### Goal of the exercise
The records below must be written out exactly, with every picture left behind.

### Stored data

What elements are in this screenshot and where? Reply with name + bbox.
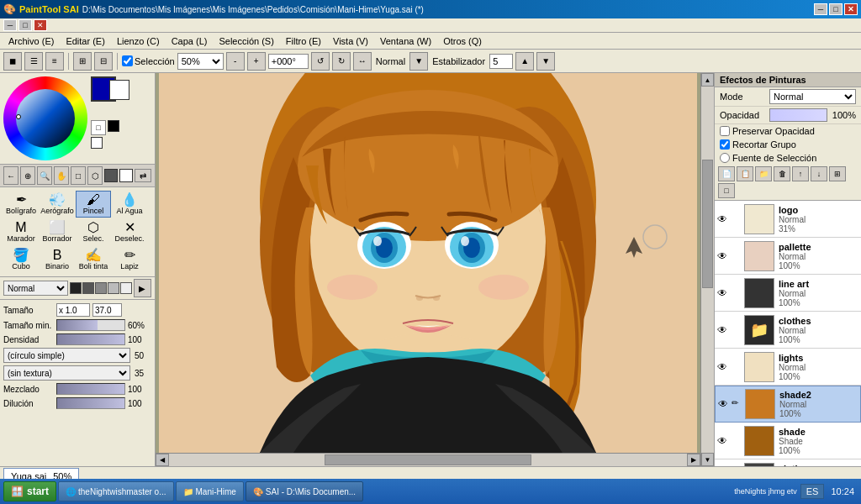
brush-color-2[interactable] <box>82 282 94 294</box>
layer-item-lineart[interactable]: 👁 line art Normal 100% <box>715 275 861 312</box>
toolbar-btn-3[interactable]: ≡ <box>45 52 64 71</box>
layer-item-shade2[interactable]: 👁 ✏ shade2 Normal 100% <box>715 386 861 423</box>
circle-select[interactable]: (círculo simple) <box>3 348 130 363</box>
toolbar-btn-1[interactable]: ◼ <box>3 52 22 71</box>
mode-btn[interactable]: ▼ <box>409 52 428 71</box>
eye-icon-shade2[interactable]: 👁 <box>718 398 730 410</box>
eye-icon-lineart[interactable]: 👁 <box>717 287 729 299</box>
tool-selec[interactable]: ⬡ Selec. <box>76 218 111 245</box>
lock-icon-clothes[interactable] <box>731 324 742 336</box>
scroll-v-track[interactable] <box>701 87 714 453</box>
brush-nav[interactable]: ▶ <box>134 279 151 297</box>
selection-checkbox[interactable] <box>122 55 133 66</box>
zoom-select[interactable]: 50%25%100% <box>177 53 224 70</box>
canvas-scrollbar-v[interactable]: ▲ ▼ <box>700 73 714 466</box>
taskbar-lang[interactable]: ES <box>800 484 825 499</box>
rotation-input[interactable] <box>268 54 309 69</box>
toolbar-btn-2[interactable]: ☰ <box>24 52 43 71</box>
scroll-v-up[interactable]: ▲ <box>701 73 714 87</box>
layer-merge-btn[interactable]: ⊞ <box>829 166 846 181</box>
inner-restore[interactable]: □ <box>18 19 32 31</box>
swap-btn[interactable]: ⇄ <box>135 169 151 182</box>
menu-editar[interactable]: Editar (E) <box>61 35 109 47</box>
fg-mini[interactable] <box>104 169 118 182</box>
menu-lienzo[interactable]: Lienzo (C) <box>112 35 165 47</box>
nav-btn-6[interactable]: ⬡ <box>87 166 103 185</box>
lock-icon-shade[interactable] <box>731 435 742 447</box>
size-multiplier-input[interactable] <box>56 303 90 317</box>
nav-btn-5[interactable]: □ <box>71 166 86 185</box>
tool-cubo[interactable]: 🪣 Cubo <box>3 246 39 273</box>
blend-slider[interactable] <box>56 383 125 395</box>
stab-up-btn[interactable]: ▲ <box>515 52 534 71</box>
menu-archivo[interactable]: Archivo (E) <box>3 35 59 47</box>
scroll-v-thumb[interactable] <box>702 160 713 288</box>
zoom-in-btn[interactable]: + <box>247 52 266 71</box>
inner-minimize[interactable]: ─ <box>3 19 17 31</box>
layer-copy-btn[interactable]: 📋 <box>737 166 753 181</box>
swatch-white[interactable] <box>91 137 103 149</box>
lock-icon-pallette[interactable] <box>731 250 742 262</box>
density-slider[interactable] <box>56 333 125 345</box>
taskbar-btn-1[interactable]: 🌐 theNightwishmaster o... <box>58 481 174 501</box>
eye-icon-shade[interactable]: 👁 <box>717 435 729 447</box>
tool-marador[interactable]: M Marador <box>3 218 39 245</box>
canvas-image[interactable] <box>156 73 700 453</box>
texture-select[interactable]: (sin textura) <box>3 365 130 381</box>
layer-item-pallette[interactable]: 👁 pallette Normal 100% <box>715 238 861 275</box>
lock-icon-shade2[interactable]: ✏ <box>732 398 743 410</box>
layer-item-clothes[interactable]: 👁 📁 clothes Normal 100% <box>715 312 861 349</box>
tool-lapiz[interactable]: ✏ Lapiz <box>112 246 147 273</box>
eye-icon-lights[interactable]: 👁 <box>717 361 729 373</box>
rotate-r-btn[interactable]: ↻ <box>332 52 351 71</box>
layer-item-logo[interactable]: 👁 logo Normal 31% <box>715 201 861 238</box>
toolbar-btn-5[interactable]: ⊟ <box>94 52 113 71</box>
layer-new-btn[interactable]: 📄 <box>718 166 735 181</box>
opacity-slider[interactable] <box>769 108 827 122</box>
menu-otros[interactable]: Otros (Q) <box>438 35 487 47</box>
mode-select[interactable]: Normal <box>769 89 856 104</box>
stab-dn-btn[interactable]: ▼ <box>536 52 555 71</box>
rotate-l-btn[interactable]: ↺ <box>311 52 330 71</box>
color-wheel-inner[interactable] <box>16 89 75 148</box>
swatch-black[interactable] <box>108 120 119 132</box>
clip-group-checkbox[interactable] <box>720 139 730 150</box>
layer-down-btn[interactable]: ↓ <box>811 166 827 181</box>
layer-item-cloth[interactable]: 👁 cloth Normal 100% <box>715 459 861 466</box>
brush-mode-select[interactable]: Normal <box>3 281 68 296</box>
layer-up-btn[interactable]: ↑ <box>792 166 809 181</box>
zoom-out-btn[interactable]: - <box>226 52 245 71</box>
brush-color-4[interactable] <box>108 282 119 294</box>
background-color[interactable] <box>109 80 129 100</box>
tool-boligrafo[interactable]: ✒ Bolígrafo <box>3 191 39 218</box>
lock-icon-lineart[interactable] <box>731 287 742 299</box>
menu-filtro[interactable]: Filtro (E) <box>281 35 326 47</box>
tool-pincel[interactable]: 🖌 Pincel <box>76 191 111 218</box>
canvas-area[interactable]: ◀ ▶ ▲ ▼ <box>156 73 714 466</box>
layer-item-shade[interactable]: 👁 shade Shade 100% <box>715 423 861 459</box>
tool-boli-tinta[interactable]: ✍ Boli tinta <box>76 246 111 273</box>
size-min-slider[interactable] <box>56 319 125 331</box>
scroll-h-left[interactable]: ◀ <box>156 454 169 466</box>
taskbar-btn-3[interactable]: 🎨 SAI - D:\Mis Documen... <box>246 481 363 501</box>
nav-btn-2[interactable]: ⊕ <box>20 166 35 185</box>
flip-h-btn[interactable]: ↔ <box>353 52 372 71</box>
scroll-h-track[interactable] <box>169 454 687 466</box>
eye-icon-logo[interactable]: 👁 <box>717 213 729 225</box>
tool-borrador[interactable]: ⬜ Borrador <box>40 218 75 245</box>
tool-aerografo[interactable]: 💨 Aerógrafo <box>40 191 75 218</box>
selection-source-radio[interactable] <box>720 153 730 163</box>
tool-deselec[interactable]: ✕ Deselec. <box>112 218 147 245</box>
start-button[interactable]: 🪟 start <box>3 481 56 501</box>
scroll-h-right[interactable]: ▶ <box>687 454 700 466</box>
dilution-slider[interactable] <box>56 397 125 409</box>
menu-ventana[interactable]: Ventana (W) <box>375 35 436 47</box>
scroll-h-thumb[interactable] <box>325 454 531 465</box>
eye-icon-clothes[interactable]: 👁 <box>717 324 729 336</box>
scroll-v-down[interactable]: ▼ <box>701 453 714 466</box>
layer-extra-btn[interactable]: □ <box>718 183 735 198</box>
layer-delete-btn[interactable]: 🗑 <box>774 166 790 181</box>
eye-icon-pallette[interactable]: 👁 <box>717 250 729 262</box>
tool-binario[interactable]: B Binario <box>40 246 75 273</box>
size-value-input[interactable] <box>92 303 122 317</box>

### Solution to the exercise
What elements are in this screenshot and where? Reply with name + bbox.
brush-color-2[interactable] <box>82 282 94 294</box>
layer-item-lineart[interactable]: 👁 line art Normal 100% <box>715 275 861 312</box>
toolbar-btn-3[interactable]: ≡ <box>45 52 64 71</box>
layer-item-shade2[interactable]: 👁 ✏ shade2 Normal 100% <box>715 386 861 423</box>
circle-select[interactable]: (círculo simple) <box>3 348 130 363</box>
toolbar-btn-1[interactable]: ◼ <box>3 52 22 71</box>
mode-btn[interactable]: ▼ <box>409 52 428 71</box>
eye-icon-shade2[interactable]: 👁 <box>718 398 730 410</box>
eye-icon-lineart[interactable]: 👁 <box>717 287 729 299</box>
tool-selec[interactable]: ⬡ Selec. <box>76 218 111 245</box>
lock-icon-clothes[interactable] <box>731 324 742 336</box>
scroll-v-track[interactable] <box>701 87 714 453</box>
brush-nav[interactable]: ▶ <box>134 279 151 297</box>
selection-checkbox[interactable] <box>122 55 133 66</box>
zoom-select[interactable]: 50%25%100% <box>177 53 224 70</box>
canvas-scrollbar-v[interactable]: ▲ ▼ <box>700 73 714 466</box>
taskbar-lang[interactable]: ES <box>800 484 825 499</box>
rotation-input[interactable] <box>268 54 309 69</box>
toolbar-btn-2[interactable]: ☰ <box>24 52 43 71</box>
scroll-v-up[interactable]: ▲ <box>701 73 714 87</box>
layer-merge-btn[interactable]: ⊞ <box>829 166 846 181</box>
inner-restore[interactable]: □ <box>18 19 32 31</box>
swap-btn[interactable]: ⇄ <box>135 169 151 182</box>
menu-editar[interactable]: Editar (E) <box>61 35 109 47</box>
fg-mini[interactable] <box>104 169 118 182</box>
menu-lienzo[interactable]: Lienzo (C) <box>112 35 165 47</box>
nav-btn-6[interactable]: ⬡ <box>87 166 103 185</box>
lock-icon-shade[interactable] <box>731 435 742 447</box>
size-multiplier-input[interactable] <box>56 303 90 317</box>
nav-btn-5[interactable]: □ <box>71 166 86 185</box>
tool-cubo[interactable]: 🪣 Cubo <box>3 246 39 273</box>
blend-slider[interactable] <box>56 383 125 395</box>
stab-up-btn[interactable]: ▲ <box>515 52 534 71</box>
menu-archivo[interactable]: Archivo (E) <box>3 35 59 47</box>
scroll-v-thumb[interactable] <box>702 160 713 288</box>
zoom-in-btn[interactable]: + <box>247 52 266 71</box>
inner-minimize[interactable]: ─ <box>3 19 17 31</box>
layer-copy-btn[interactable]: 📋 <box>737 166 753 181</box>
swatch-white[interactable] <box>91 137 103 149</box>
lock-icon-pallette[interactable] <box>731 250 742 262</box>
density-slider[interactable] <box>56 333 125 345</box>
taskbar-btn-1[interactable]: 🌐 theNightwishmaster o... <box>58 481 174 501</box>
eye-icon-shade[interactable]: 👁 <box>717 435 729 447</box>
tool-marador[interactable]: M Marador <box>3 218 39 245</box>
canvas-image[interactable] <box>156 73 700 453</box>
texture-select[interactable]: (sin textura) <box>3 365 130 381</box>
layer-item-pallette[interactable]: 👁 pallette Normal 100% <box>715 238 861 275</box>
lock-icon-shade2[interactable]: ✏ <box>732 398 743 410</box>
layer-item-clothes[interactable]: 👁 📁 clothes Normal 100% <box>715 312 861 349</box>
tool-lapiz[interactable]: ✏ Lapiz <box>112 246 147 273</box>
eye-icon-lights[interactable]: 👁 <box>717 361 729 373</box>
rotate-r-btn[interactable]: ↻ <box>332 52 351 71</box>
layer-item-logo[interactable]: 👁 logo Normal 31% <box>715 201 861 238</box>
toolbar-btn-5[interactable]: ⊟ <box>94 52 113 71</box>
layer-new-btn[interactable]: 📄 <box>718 166 735 181</box>
opacity-slider[interactable] <box>769 108 827 122</box>
menu-otros[interactable]: Otros (Q) <box>438 35 487 47</box>
mode-select[interactable]: Normal <box>769 89 856 104</box>
stab-dn-btn[interactable]: ▼ <box>536 52 555 71</box>
rotate-l-btn[interactable]: ↺ <box>311 52 330 71</box>
color-wheel-inner[interactable] <box>16 89 75 148</box>
swatch-black[interactable] <box>108 120 119 132</box>
clip-group-checkbox[interactable] <box>720 139 730 150</box>
layer-down-btn[interactable]: ↓ <box>811 166 827 181</box>
layer-item-cloth[interactable]: 👁 cloth Normal 100% <box>715 459 861 466</box>
brush-mode-select[interactable]: Normal <box>3 281 68 296</box>
layer-up-btn[interactable]: ↑ <box>792 166 809 181</box>
zoom-out-btn[interactable]: - <box>226 52 245 71</box>
brush-color-4[interactable] <box>108 282 119 294</box>
background-color[interactable] <box>109 80 129 100</box>
tool-boligrafo[interactable]: ✒ Bolígrafo <box>3 191 39 218</box>
lock-icon-lineart[interactable] <box>731 287 742 299</box>
menu-filtro[interactable]: Filtro (E) <box>281 35 326 47</box>
tool-pincel[interactable]: 🖌 Pincel <box>76 191 111 218</box>
canvas-area[interactable]: ◀ ▶ ▲ ▼ <box>156 73 714 466</box>
layer-item-shade[interactable]: 👁 shade Shade 100% <box>715 423 861 459</box>
tool-boli-tinta[interactable]: ✍ Boli tinta <box>76 246 111 273</box>
size-min-slider[interactable] <box>56 319 125 331</box>
scroll-h-left[interactable]: ◀ <box>156 454 169 466</box>
taskbar-btn-3[interactable]: 🎨 SAI - D:\Mis Documen... <box>246 481 363 501</box>
nav-btn-2[interactable]: ⊕ <box>20 166 35 185</box>
flip-h-btn[interactable]: ↔ <box>353 52 372 71</box>
scroll-h-track[interactable] <box>169 454 687 466</box>
eye-icon-logo[interactable]: 👁 <box>717 213 729 225</box>
tool-borrador[interactable]: ⬜ Borrador <box>40 218 75 245</box>
tool-aerografo[interactable]: 💨 Aerógrafo <box>40 191 75 218</box>
selection-source-radio[interactable] <box>720 153 730 163</box>
tool-deselec[interactable]: ✕ Deselec. <box>112 218 147 245</box>
start-button[interactable]: 🪟 start <box>3 481 56 501</box>
scroll-h-right[interactable]: ▶ <box>687 454 700 466</box>
dilution-slider[interactable] <box>56 397 125 409</box>
menu-ventana[interactable]: Ventana (W) <box>375 35 436 47</box>
scroll-h-thumb[interactable] <box>325 454 531 465</box>
eye-icon-clothes[interactable]: 👁 <box>717 324 729 336</box>
scroll-v-down[interactable]: ▼ <box>701 453 714 466</box>
layer-extra-btn[interactable]: □ <box>718 183 735 198</box>
layer-delete-btn[interactable]: 🗑 <box>774 166 790 181</box>
eye-icon-pallette[interactable]: 👁 <box>717 250 729 262</box>
tool-binario[interactable]: B Binario <box>40 246 75 273</box>
size-value-input[interactable] <box>92 303 122 317</box>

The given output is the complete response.